Pictures don't belong in the copy; print all the records exactly.

== LISTED RECORDS ==
*** Begin section ***

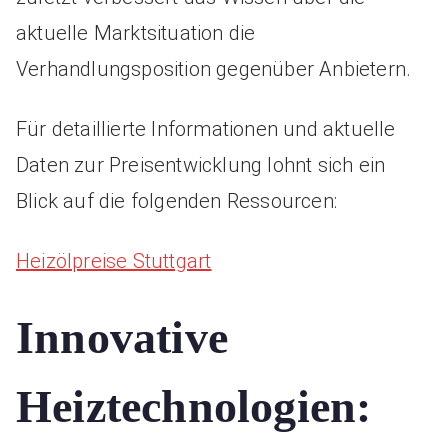
aktuelle Marktsituation die
Verhandlungsposition gegenüber Anbietern.
Für detaillierte Informationen und aktuelle
Daten zur Preisentwicklung lohnt sich ein
Blick auf die folgenden Ressourcen:
Heizölpreise Stuttgart
Innovative
Heiztechnologien:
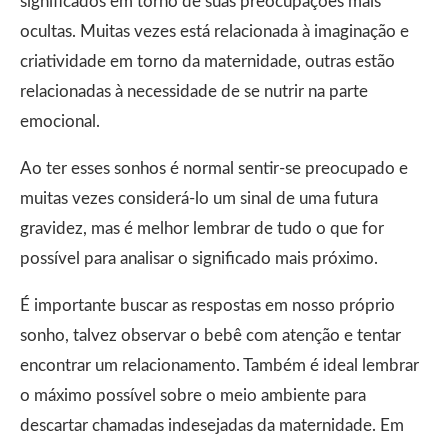
significados em torno de suas preocupações mais
ocultas. Muitas vezes está relacionada à imaginação e
criatividade em torno da maternidade, outras estão
relacionadas à necessidade de se nutrir na parte
emocional.
Ao ter esses sonhos é normal sentir-se preocupado e
muitas vezes considerá-lo um sinal de uma futura
gravidez, mas é melhor lembrar de tudo o que for
possível para analisar o significado mais próximo.
É importante buscar as respostas em nosso próprio
sonho, talvez observar o bebê com atenção e tentar
encontrar um relacionamento. Também é ideal lembrar
o máximo possível sobre o meio ambiente para
descartar chamadas indesejadas da maternidade. Em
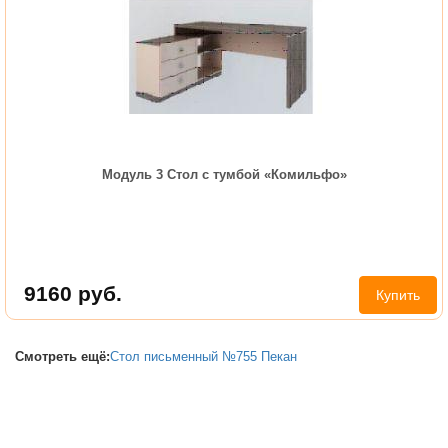
Модуль 3 Стол с тумбой «Комильфо»
9160
руб.
Купить
Смотреть ещё:
Стол письменный №755 Пекан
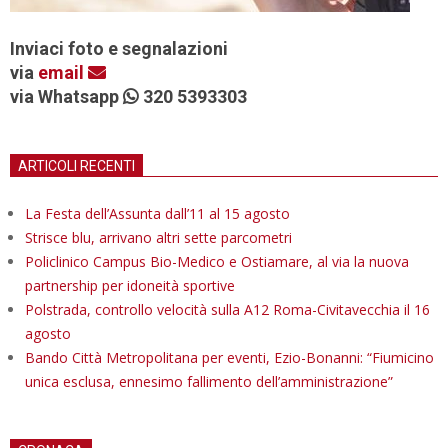
Inviaci foto e segnalazioni
via
email
via Whatsapp
320 5393303
ARTICOLI RECENTI
La Festa dell’Assunta dall’11 al 15 agosto
Strisce blu, arrivano altri sette parcometri
Policlinico Campus Bio-Medico e Ostiamare, al via la nuova
partnership per idoneità sportive
Polstrada, controllo velocità sulla A12 Roma-Civitavecchia il 16
agosto
Bando Città Metropolitana per eventi, Ezio-Bonanni: “Fiumicino
unica esclusa, ennesimo fallimento dell’amministrazione”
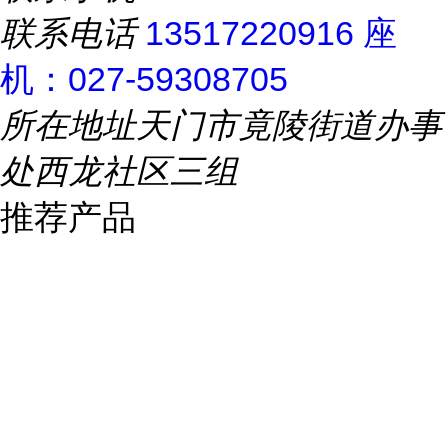
联系电话
13517220916 座
机：027-59308705
所在地址
天门市竟陵街道办事
处西龙社区三组
推荐产品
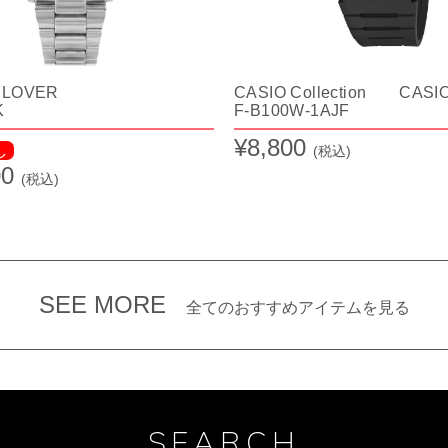
 CLOVER
CASIO Collection CASI
K
F-B100W-1AJF
¥8,800
し
(税込)
00
(税込)
SEE MORE
全てのおすすめアイテムを見る
SEARCH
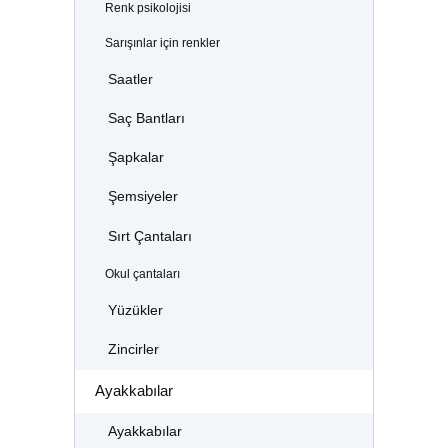
Renk psikolojisi
Sarışınlar için renkler
Saatler
Saç Bantları
Şapkalar
Şemsiyeler
Sırt Çantaları
Okul çantaları
Yüzükler
Zincirler
Ayakkabılar
Ayakkabılar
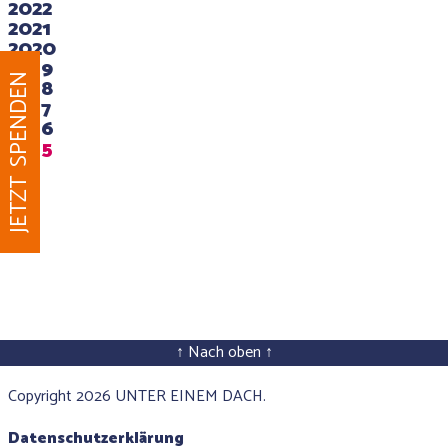
2022
2021
2020
2019
JETZT SPENDEN
2018
2017
2016
2015
↑ Nach oben ↑
Copyright 2026 UNTER EINEM DACH.
Datenschutzerklärung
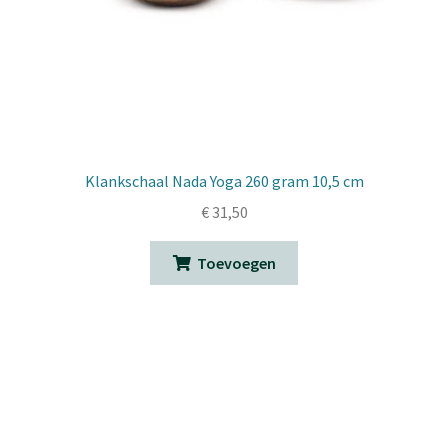
Klankschaal Nada Yoga 260 gram 10,5 cm
€
31,50
Toevoegen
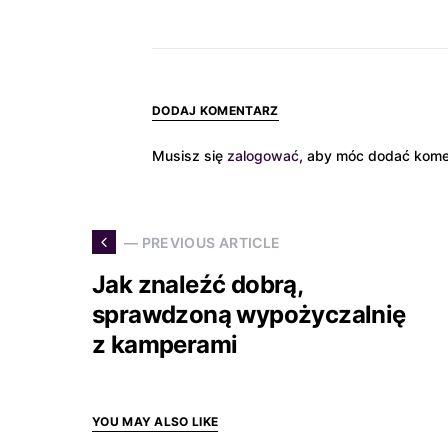
DODAJ KOMENTARZ
Musisz się
zalogować
, aby móc dodać kome
— PREVIOUS ARTICLE
Jak znaleźć dobrą,
sprawdzoną wypożyczalnię
z kamperami
YOU MAY ALSO LIKE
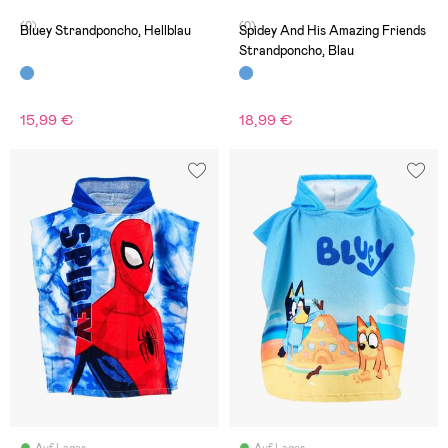
(0)
(0)
Bluey Strandponcho, Hellblau
Spidey And His Amazing Friends
Strandponcho, Blau
15,99 €
18,99 €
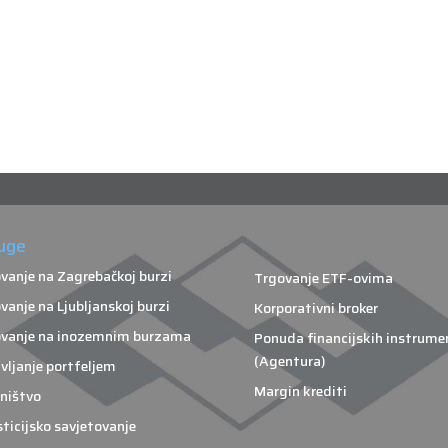
uge
vanje na Zagrebačkoj burzi
Trgovanje ETF-ovima
vanje na Ljubljanskoj burzi
Korporativni broker
vanje na inozemnim burzama
Ponuda financijskih instrume
(Agentura)
vljanje portfeljem
Margin krediti
ništvo
sticijsko savjetovanje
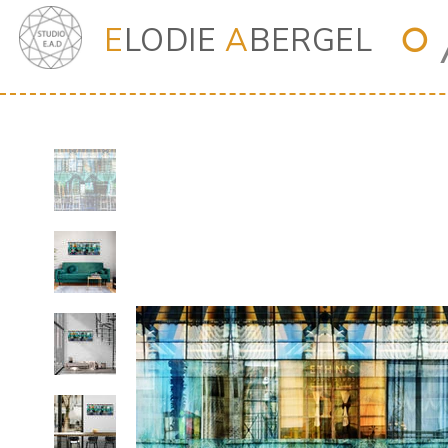
E
LODIE
A
BERGEL
⭘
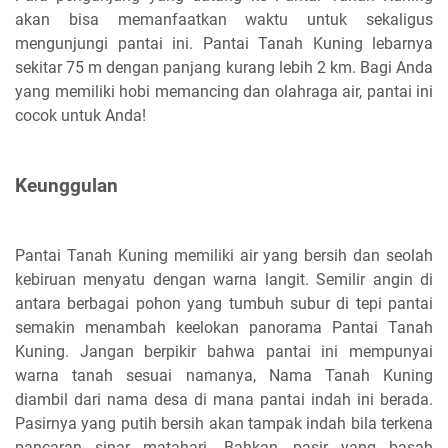
akan bisa memanfaatkan waktu untuk sekaligus
mengunjungi pantai ini. Pantai Tanah Kuning lebarnya
sekitar 75 m dengan panjang kurang lebih 2 km. Bagi Anda
yang memiliki hobi memancing dan olahraga air, pantai ini
cocok untuk Anda!
Keunggulan
Pantai Tanah Kuning memiliki air yang bersih dan seolah
kebiruan menyatu dengan warna langit. Semilir angin di
antara berbagai pohon yang tumbuh subur di tepi pantai
semakin menambah keelokan panorama Pantai Tanah
Kuning. Jangan berpikir bahwa pantai ini mempunyai
warna tanah sesuai namanya, Nama Tanah Kuning
diambil dari nama desa di mana pantai indah ini berada.
Pasirnya yang putih bersih akan tampak indah bila terkena
pancaran sinar matahari. Bahkan, pasir yang basah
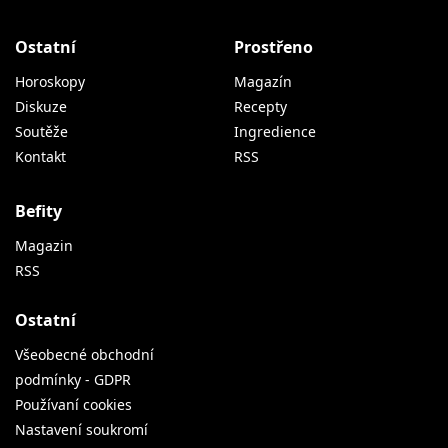
Ostatní
Prostřeno
Horoskopy
Magazín
Diskuze
Recepty
Soutěže
Ingredience
Kontakt
RSS
Befity
Magazin
RSS
Ostatní
Všeobecné obchodní
podmínky - GDPR
Používaní cookies
Nastavení soukromí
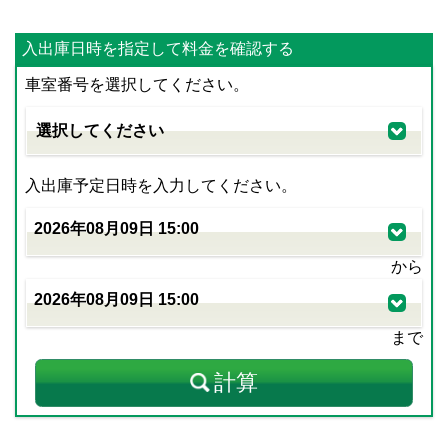
入出庫日時を指定して料金を確認する
車室番号を選択してください。
入出庫予定日時を入力してください。
から
まで
計算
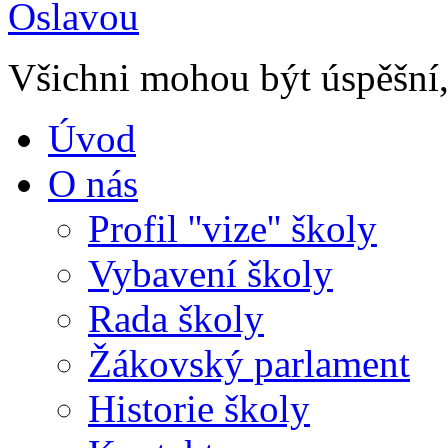
Všichni mohou být úspěšní, 
Úvod
O nás
Profil ''vize'' školy
Vybavení školy
Rada školy
Žákovský parlament
Historie školy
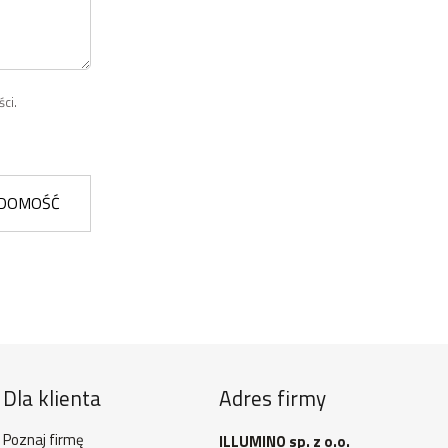
ci.
ADOMOŚĆ
Dla klienta
Adres firmy
Poznaj firmę
ILLUMINO sp. z o.o.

*** End section ***

== SOLUTION FOR THIS PROBLEM ==
aktuelle Marktsituation die
Verhandlungsposition gegenüber Anbietern.
Für detaillierte Informationen und aktuelle
Daten zur Preisentwicklung lohnt sich ein
Blick auf die folgenden Ressourcen:
Heizölpreise Stuttgart
Innovative
Heiztechnologien:
significados em torno de suas preocupações mais
ocultas. Muitas vezes está relacionada à imaginação e
criatividade em torno da maternidade, outras estão
relacionadas à necessidade de se nutrir na parte
emocional.
Ao ter esses sonhos é normal sentir-se preocupado e
muitas vezes considerá-lo um sinal de uma futura
gravidez, mas é melhor lembrar de tudo o que for
possível para analisar o significado mais próximo.
É importante buscar as respostas em nosso próprio
sonho, talvez observar o bebê com atenção e tentar
encontrar um relacionamento. Também é ideal lembrar
o máximo possível sobre o meio ambiente para
descartar chamadas indesejadas da maternidade. Em
Модуль 3 Стол с тумбой «Комильфо»
9160
руб.
Купить
Смотреть ещё:
Стол письменный №755 Пекан
Inviaci foto e segnalazioni
via
email
via Whatsapp
320 5393303
ARTICOLI RECENTI
La Festa dell’Assunta dall’11 al 15 agosto
Strisce blu, arrivano altri sette parcometri
Policlinico Campus Bio-Medico e Ostiamare, al via la nuova
partnership per idoneità sportive
Polstrada, controllo velocità sulla A12 Roma-Civitavecchia il 16
agosto
Bando Città Metropolitana per eventi, Ezio-Bonanni: “Fiumicino
unica esclusa, ennesimo fallimento dell’amministrazione”
联系电话
13517220916 座
机：027-59308705
所在地址
天门市竟陵街道办事
处西龙社区三组
推荐产品
 CLOVER
CASIO Collection CASI
K
F-B100W-1AJF
¥8,800
し
(税込)
00
(税込)
SEE MORE
全てのおすすめアイテムを見る
SEARCH
Renk psikolojisi
Sarışınlar için renkler
Saatler
Saç Bantları
Şapkalar
Şemsiyeler
Sırt Çantaları
Okul çantaları
Yüzükler
Zincirler
Ayakkabılar
Ayakkabılar
2022
2021
2020
2019
JETZT SPENDEN
2018
2017
2016
2015
↑ Nach oben ↑
Copyright 2026 UNTER EINEM DACH.
Datenschutzerklärung
Klankschaal Nada Yoga 260 gram 10,5 cm
€
31,50
Toevoegen
DODAJ KOMENTARZ
Musisz się
zalogować
, aby móc dodać kome
— PREVIOUS ARTICLE
Jak znaleźć dobrą,
sprawdzoną wypożyczalnię
z kamperami
YOU MAY ALSO LIKE
(0)
(0)
Bluey Strandponcho, Hellblau
Spidey And His Amazing Friends
Strandponcho, Blau
15,99 €
18,99 €
uge
vanje na Zagrebačkoj burzi
Trgovanje ETF-ovima
vanje na Ljubljanskoj burzi
Korporativni broker
vanje na inozemnim burzama
Ponuda financijskih instrume
(Agentura)
vljanje portfeljem
Margin krediti
ništvo
sticijsko savjetovanje
E
LODIE
A
BERGEL
⭘
akan bisa memanfaatkan waktu untuk sekaligus
mengunjungi pantai ini. Pantai Tanah Kuning lebarnya
sekitar 75 m dengan panjang kurang lebih 2 km. Bagi Anda
yang memiliki hobi memancing dan olahraga air, pantai ini
cocok untuk Anda!
Keunggulan
Pantai Tanah Kuning memiliki air yang bersih dan seolah
kebiruan menyatu dengan warna langit. Semilir angin di
antara berbagai pohon yang tumbuh subur di tepi pantai
semakin menambah keelokan panorama Pantai Tanah
Kuning. Jangan berpikir bahwa pantai ini mempunyai
warna tanah sesuai namanya, Nama Tanah Kuning
diambil dari nama desa di mana pantai indah ini berada.
Pasirnya yang putih bersih akan tampak indah bila terkena
pancaran sinar matahari. Bahkan, pasir yang basah
Ostatní
Prostřeno
Horoskopy
Magazín
Diskuze
Recepty
Soutěže
Ingredience
Kontakt
RSS
Befity
Magazin
RSS
Ostatní
Všeobecné obchodní
podmínky - GDPR
Používaní cookies
Nastavení soukromí
入出庫日時を指定して料金を確認する
車室番号を選択してください。
入出庫予定日時を入力してください。
から
まで
計算
Všichni mohou být úspěšní, 
Úvod
O nás
Profil ''vize'' školy
Vybavení školy
Rada školy
Žákovský parlament
Historie školy
ci.
ADOMOŚĆ
Dla klienta
Adres firmy
Poznaj firmę
ILLUMINO sp. z o.o.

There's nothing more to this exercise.